NATALIE It was the same for me, meeting Nick, and I was expecting Sasha.
MARIA Poor Nick. Even my having another man’s child, it was nothing to the agony he went through when he found himself caught in the middle between his wife and his best friend.
NATALIE But we all loved each other at the beginning. Don’t you remember how we joined hands and knelt and thanked God for each other?
MARIA Well, I didn’t want to be the only one standing up.
NATALIE That’s not so, is it?
MARIA Yes—it is so. I found it embarrassing … childish—
NATALIE Even at the beginning! How sad for you, Maria … I’m sorry …
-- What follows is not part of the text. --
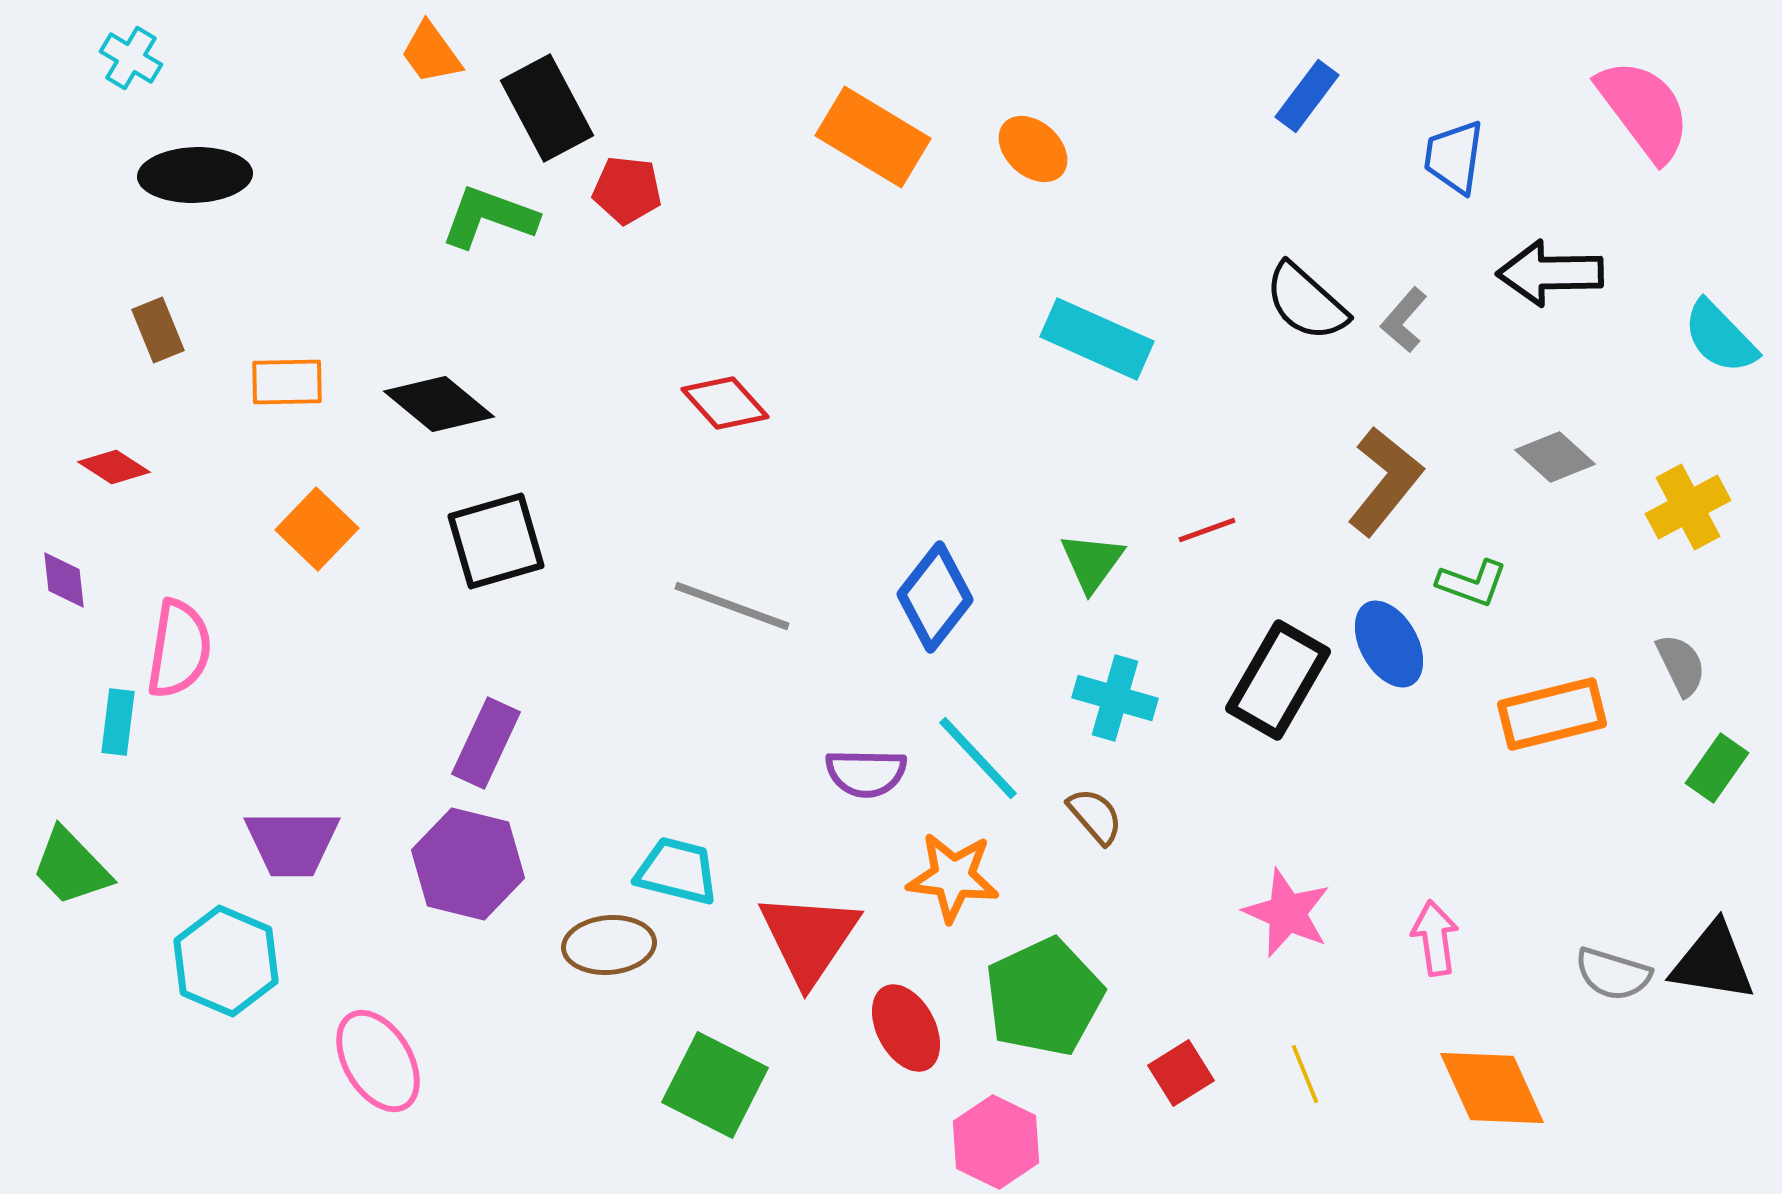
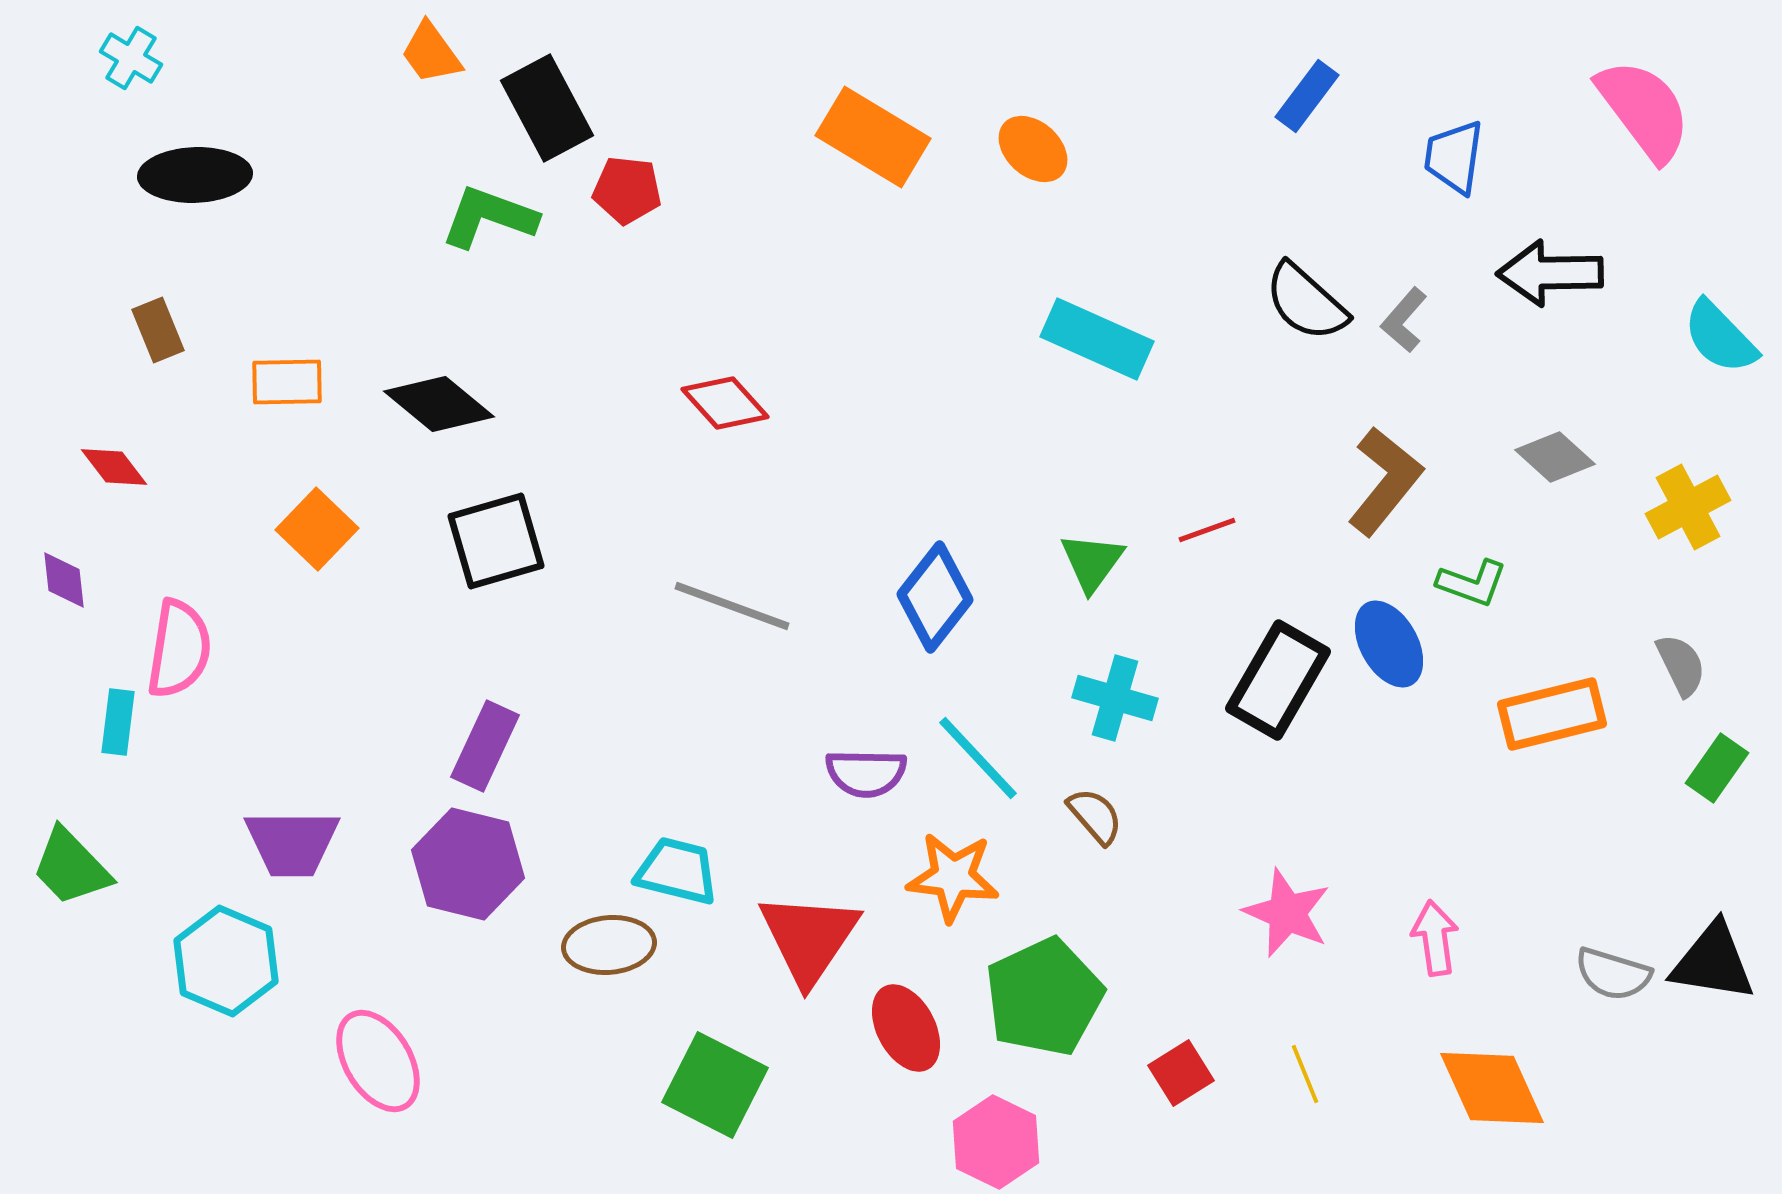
red diamond at (114, 467): rotated 20 degrees clockwise
purple rectangle at (486, 743): moved 1 px left, 3 px down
Maria, to Natalie’s complete surprise, suddenly gives in to her rage.
MARIA Don’t you look down on me with your stuck-up charity, you’re still the simpering little fool you always were—giving away your birthright, idealising it away in your prattle of exalted feelings … You can tell Ogarev he’ll get nothing out of me, and that goes for all his friends!
The interview is evidently over. Natalie remains composed.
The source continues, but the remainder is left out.